The new measurements $v_1, v_2, \ldots, v_n$ are the **projections** of
the original observations onto this new direction.

**We now ask:** What choice of
${\bf u}$ maximizes the sample variance of the resulting numbers
$v_1, v_2, \ldots, v_n$?

![](SynFig1.png)

\newpage

**The Math:** 

If ${\bf A}$ is a symmetric, positive definite matrix then
the choice of ${\bf u}$ that maximizes ${\bf u}^T {\bf A} {\bf u}$ subject
to ${\bf u}^T {\bf u}$ is the first eigenvector of ${\bf A}$.

Recall that
\begin{equation*}
 V({\bf u}^T {\bf x}) = {\bf u}^T \Sigma {\bf u}
\end{equation*}
where $V({\bf x}) = \Sigma$.

We approximate $\Sigma$ using the sample covariance matrix $\widehat \Sigma$.

The leading eigenvector of $\widehat \Sigma$ is the first principal component.

The additional principal components ${\bf u}_2, {\bf u}_3, \ldots, {\bf u}_p$
are found by finding successive eigenvectors of $\widehat \Sigma$.

\newpage

**Some comments:**

A new coordinate system is being constructed in which the
$p$-dimensional data are represented. The center of this coordinate
system is the sample mean of the data, but the axes are the
principal components ${\bf u}_1, {\bf u}_2, \ldots, {\bf u}_p$.

When expressed in this new coordinate system, each of the
dimensions have sample correlation of zero.

The amount of "variance explained" by each principal component
is less than each of the previous principal components.

In many situations, we will choose some cutoff $q \ll p$ such that
we will only retain the first $q$ axes in our new coordinate system.
This will be because these first $q$ components "capture" most of
the variability in the data.

For instance, in the toy example above, most of the variability in the
data is "captured" by the first axis ${\bf u}_1$.

In typical applications $p$ will be very large, and a low-dimensional
representation will be of great value.

\newpage

## PCA on Yield Curves {-}

Our previous discussion of yield curves suggested that these
share a common shape, and that it does not require ten
numbers to describe changes in this shape from day to day.

This is an ideal situation to consider dimension reduction.
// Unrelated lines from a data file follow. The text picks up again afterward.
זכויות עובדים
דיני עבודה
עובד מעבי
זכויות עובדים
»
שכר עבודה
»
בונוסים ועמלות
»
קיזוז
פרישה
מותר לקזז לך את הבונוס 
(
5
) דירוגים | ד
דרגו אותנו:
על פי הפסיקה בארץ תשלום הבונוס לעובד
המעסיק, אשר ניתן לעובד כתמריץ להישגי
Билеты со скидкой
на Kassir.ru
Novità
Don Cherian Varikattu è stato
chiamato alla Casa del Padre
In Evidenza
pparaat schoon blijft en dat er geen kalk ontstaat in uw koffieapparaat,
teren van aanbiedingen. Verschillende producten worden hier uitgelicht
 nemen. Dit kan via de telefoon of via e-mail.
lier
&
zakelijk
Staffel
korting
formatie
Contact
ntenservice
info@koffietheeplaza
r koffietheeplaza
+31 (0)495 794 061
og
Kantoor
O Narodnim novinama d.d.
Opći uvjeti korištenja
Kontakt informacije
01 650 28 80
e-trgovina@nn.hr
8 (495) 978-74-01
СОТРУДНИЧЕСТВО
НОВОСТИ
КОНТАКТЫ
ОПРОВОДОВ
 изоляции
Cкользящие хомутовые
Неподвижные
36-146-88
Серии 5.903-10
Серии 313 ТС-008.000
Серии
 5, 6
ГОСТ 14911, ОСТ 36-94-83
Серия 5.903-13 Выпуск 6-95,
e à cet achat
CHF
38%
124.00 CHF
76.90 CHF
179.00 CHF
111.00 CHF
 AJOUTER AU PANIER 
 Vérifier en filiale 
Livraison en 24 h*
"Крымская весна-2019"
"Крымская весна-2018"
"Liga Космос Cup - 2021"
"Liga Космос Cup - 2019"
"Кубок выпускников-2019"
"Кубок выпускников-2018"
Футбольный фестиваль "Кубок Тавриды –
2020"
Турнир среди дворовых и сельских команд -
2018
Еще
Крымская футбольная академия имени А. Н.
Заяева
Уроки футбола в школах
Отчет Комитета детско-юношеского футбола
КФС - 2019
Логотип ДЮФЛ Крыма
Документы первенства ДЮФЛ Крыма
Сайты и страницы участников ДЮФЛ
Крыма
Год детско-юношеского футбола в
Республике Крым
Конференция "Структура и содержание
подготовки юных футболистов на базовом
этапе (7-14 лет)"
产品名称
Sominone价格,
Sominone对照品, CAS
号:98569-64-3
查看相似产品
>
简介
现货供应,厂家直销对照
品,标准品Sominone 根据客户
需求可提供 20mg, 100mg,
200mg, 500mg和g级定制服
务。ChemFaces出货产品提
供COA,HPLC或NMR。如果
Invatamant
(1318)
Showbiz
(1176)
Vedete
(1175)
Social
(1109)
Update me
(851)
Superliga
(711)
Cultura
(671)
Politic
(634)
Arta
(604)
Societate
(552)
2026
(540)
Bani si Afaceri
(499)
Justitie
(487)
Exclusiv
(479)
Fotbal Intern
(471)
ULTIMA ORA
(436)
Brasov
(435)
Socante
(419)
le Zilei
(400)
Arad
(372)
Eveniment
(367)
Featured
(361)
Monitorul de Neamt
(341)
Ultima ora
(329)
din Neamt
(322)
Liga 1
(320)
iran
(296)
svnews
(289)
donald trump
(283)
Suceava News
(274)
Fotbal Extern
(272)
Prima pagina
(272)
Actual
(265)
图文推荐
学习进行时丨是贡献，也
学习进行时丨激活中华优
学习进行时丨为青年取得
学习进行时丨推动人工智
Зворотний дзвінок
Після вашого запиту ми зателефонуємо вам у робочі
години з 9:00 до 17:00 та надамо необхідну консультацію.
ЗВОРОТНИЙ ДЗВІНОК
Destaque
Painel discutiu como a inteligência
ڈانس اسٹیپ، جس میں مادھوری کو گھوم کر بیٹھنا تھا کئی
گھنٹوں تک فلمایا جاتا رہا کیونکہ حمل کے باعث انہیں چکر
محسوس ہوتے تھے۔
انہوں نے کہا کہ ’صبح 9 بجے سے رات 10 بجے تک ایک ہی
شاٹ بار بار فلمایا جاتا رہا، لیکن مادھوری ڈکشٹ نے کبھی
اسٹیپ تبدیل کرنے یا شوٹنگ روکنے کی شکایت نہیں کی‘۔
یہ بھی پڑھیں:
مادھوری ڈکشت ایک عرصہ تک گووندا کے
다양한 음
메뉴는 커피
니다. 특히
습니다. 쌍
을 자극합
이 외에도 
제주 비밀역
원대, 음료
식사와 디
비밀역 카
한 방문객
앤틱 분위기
The
simplicity of the shapes of the curves suggests that PCA 
is worth trying.

For this analysis we will use the yield curves from 2010
to the present. We need to extract the relevant rates to run
the PCA. Note that there are 11 rates over this time period.

The command below takes a little longer to run.

In [None]:
import pandas as pd

fullYCweb = \
   pd.read_html("https://goo.gl/j97141")
YCdata = fullYCweb[1]

\newpage

Restrict to data since 2010.

In [None]:
from datetime import datetime

YCdata['Date'] = \
    YCdata['Date'].astype('datetime64')
YCdata = YCdata[YCdata['Date'] > \
    datetime.strptime("2010-01-01", "%Y-%m-%d")]

We will remove the 2 month rates, as 8-week treasuries have only been around since October 2018.

In [None]:
YCdata = YCdata.drop(['2 mo'], axis=1)

There are a couple rows with bad data that we will remove.

In [None]:
print(YCdata[YCdata.drop("Date",axis=1).T.\
    astype(float).sum(axis=0) == 0])
YCdata = YCdata[YCdata.drop("Date",axis=1).T.\
    astype(float).sum(axis=0) != 0]

\newpage

Let's sample a few of the curves and create a plot of their yield curves.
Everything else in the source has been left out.